Questa affermazione lo distrae.
"Non so... Se ti ha dato questa sensazione..."
"Il protagonista ne è soggiogato."
"E' quello che ti dicevo prima. Puoi essere accecato dal sesso. E' una dipendenza. Vedi tutto attraverso quell'ottica lì. Non riesci a immaginare una vita oltre questa tua esigenza primaria, volgare e primitiva. Sono tutte parole che mi piacciono."
Mi sembra che il discorso stia prendendo una buona piega. E io mi sto rilassando, mi sto allineando a questo suo modo di fare, a questa sua necessità di verità a tutti i costi.

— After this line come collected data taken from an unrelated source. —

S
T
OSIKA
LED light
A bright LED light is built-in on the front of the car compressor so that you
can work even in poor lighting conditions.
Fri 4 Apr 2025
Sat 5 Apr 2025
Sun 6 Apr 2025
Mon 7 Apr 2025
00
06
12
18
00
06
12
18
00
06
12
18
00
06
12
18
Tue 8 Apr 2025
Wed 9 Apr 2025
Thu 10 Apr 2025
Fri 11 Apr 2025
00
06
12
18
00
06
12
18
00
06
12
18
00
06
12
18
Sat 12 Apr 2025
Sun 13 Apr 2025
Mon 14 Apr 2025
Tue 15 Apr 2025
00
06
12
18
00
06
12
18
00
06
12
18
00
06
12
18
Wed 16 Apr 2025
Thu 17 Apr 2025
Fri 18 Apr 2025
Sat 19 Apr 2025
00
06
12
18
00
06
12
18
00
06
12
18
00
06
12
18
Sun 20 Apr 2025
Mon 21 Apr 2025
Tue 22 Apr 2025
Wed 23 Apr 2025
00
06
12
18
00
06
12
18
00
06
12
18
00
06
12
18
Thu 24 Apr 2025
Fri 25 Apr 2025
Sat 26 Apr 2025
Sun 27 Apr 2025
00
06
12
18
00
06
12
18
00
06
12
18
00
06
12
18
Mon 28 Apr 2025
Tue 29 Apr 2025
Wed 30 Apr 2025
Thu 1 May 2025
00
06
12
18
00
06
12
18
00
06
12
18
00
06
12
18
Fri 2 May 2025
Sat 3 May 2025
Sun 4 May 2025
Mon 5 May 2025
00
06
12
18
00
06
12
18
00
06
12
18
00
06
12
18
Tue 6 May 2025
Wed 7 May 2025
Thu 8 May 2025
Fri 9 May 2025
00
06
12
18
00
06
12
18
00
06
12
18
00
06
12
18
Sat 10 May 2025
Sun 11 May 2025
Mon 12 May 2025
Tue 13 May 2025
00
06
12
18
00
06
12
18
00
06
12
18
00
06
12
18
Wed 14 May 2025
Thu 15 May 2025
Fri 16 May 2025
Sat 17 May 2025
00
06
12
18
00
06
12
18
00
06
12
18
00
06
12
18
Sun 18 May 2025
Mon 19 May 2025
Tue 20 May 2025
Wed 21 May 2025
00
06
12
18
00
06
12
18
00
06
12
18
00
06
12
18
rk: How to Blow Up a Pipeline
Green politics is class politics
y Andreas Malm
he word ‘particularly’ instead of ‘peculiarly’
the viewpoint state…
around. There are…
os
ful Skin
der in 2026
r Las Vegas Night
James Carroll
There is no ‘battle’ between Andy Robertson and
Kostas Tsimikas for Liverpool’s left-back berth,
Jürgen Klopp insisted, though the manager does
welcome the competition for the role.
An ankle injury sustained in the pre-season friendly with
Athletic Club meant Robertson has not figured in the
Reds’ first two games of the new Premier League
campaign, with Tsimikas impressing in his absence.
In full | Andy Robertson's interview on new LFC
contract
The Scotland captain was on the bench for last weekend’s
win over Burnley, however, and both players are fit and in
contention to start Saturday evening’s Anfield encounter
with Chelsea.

Gli squilla il cellulare. Risponde, la voce gli si fa improvvisamente roca. Farfuglia qualcosa, chiude la comunicazione.
"Scusa", mi fa "devo andare. Un problema. Niente di grave. Se vuoi, riprendiamo domani."
"Ma domani è sabato."
"E allora?" fa lui.

giovedì 26 febbraio 2015

3. Una sceneggiatura inquietante: "Mal'essere" di Bruno Keller

Quando sono rientrato, stanotte, mi sono accorto che Bruno Keller mi aveva spedito la sceneggiatura del suo film, Mal'essere.

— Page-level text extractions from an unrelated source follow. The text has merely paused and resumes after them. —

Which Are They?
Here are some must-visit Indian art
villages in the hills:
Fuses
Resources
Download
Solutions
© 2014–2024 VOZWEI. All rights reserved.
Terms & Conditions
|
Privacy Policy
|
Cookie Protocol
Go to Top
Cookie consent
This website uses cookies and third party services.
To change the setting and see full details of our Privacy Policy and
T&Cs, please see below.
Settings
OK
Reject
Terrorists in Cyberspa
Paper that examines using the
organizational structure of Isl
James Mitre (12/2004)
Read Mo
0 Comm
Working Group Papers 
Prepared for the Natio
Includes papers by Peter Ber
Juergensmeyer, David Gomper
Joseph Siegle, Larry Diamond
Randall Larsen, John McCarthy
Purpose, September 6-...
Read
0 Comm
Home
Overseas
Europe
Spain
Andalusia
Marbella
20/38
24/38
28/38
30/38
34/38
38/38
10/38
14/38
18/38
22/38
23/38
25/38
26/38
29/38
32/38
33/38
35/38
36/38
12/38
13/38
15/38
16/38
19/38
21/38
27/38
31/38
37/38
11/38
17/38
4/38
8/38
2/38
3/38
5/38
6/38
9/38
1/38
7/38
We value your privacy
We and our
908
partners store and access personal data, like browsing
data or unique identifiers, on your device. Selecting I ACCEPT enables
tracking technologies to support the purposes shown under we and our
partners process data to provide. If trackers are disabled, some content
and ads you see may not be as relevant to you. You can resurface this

Ho iniziato a leggerla e andavo avanti spinto da certe aberrazioni che non avevo previsto.
Effettivamente la storia si porta dentro e addosso un che di perverso, di maniacale, di offensivo, che continua a perseguitarmi, che mi allontana e che, al contempo, mi tiene stretto.
Mi sento addirittura offeso da certe affermazioni che, fin dalle prime righe, mi schiaffeggiano senza ritegno. C'è qualcosa di insano in queste pagine e, al contempo, di sacrosanto. Inizio a capire cosa intendesse, Keller, per "verità", e come fosse maturato e reso intimo il suo odio per tutto ciò che è "finzione". Verità diventa sinonimo di sincerità assoluta, perfetta, sensibile, indiscutibile. E io non riesco a fare a meno di confondere il protagonista di Mal'essere con Bruno. Mi viene da dire che non può non essere lui - lo stesso sguardo malinconico, la stessa furia, l'ossessione quasi patologica per un sesso tutto volto e declinato al femminile - strano a dirsi per uno come Keller, lo so.

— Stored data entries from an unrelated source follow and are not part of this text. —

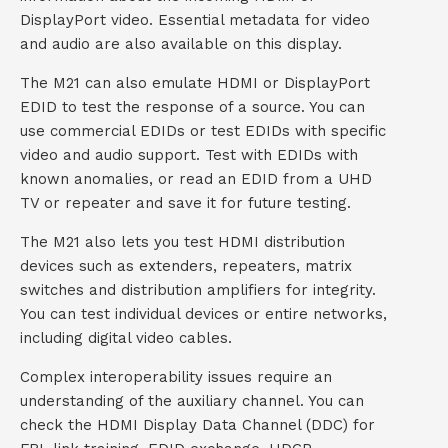
DisplayPort video. Essential metadata for video
and audio are also available on this display.
The M21 can also emulate HDMI or DisplayPort
EDID to test the response of a source. You can
use commercial EDIDs or test EDIDs with specific
video and audio support. Test with EDIDs with
known anomalies, or read an EDID from a UHD
TV or repeater and save it for future testing.
The M21 also lets you test HDMI distribution
devices such as extenders, repeaters, matrix
switches and distribution amplifiers for integrity.
You can test individual devices or entire networks,
including digital video cables.
Complex interoperability issues require an
understanding of the auxiliary channel. You can
check the HDMI Display Data Channel (DDC) for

Mi è venuta voglia di chiamare il mio amico giornalista, quello che mi ha presentato Bruno, ma sono le due di notte. Ho bisogno di un confronto, di qualche chiarimento. Bruno Keller sta diventando improvvisamente invadente nella mia vita - è lui che mi obbliga a scrivere, uno scrivere che non va corretto, pena la perdita della verità, appunto.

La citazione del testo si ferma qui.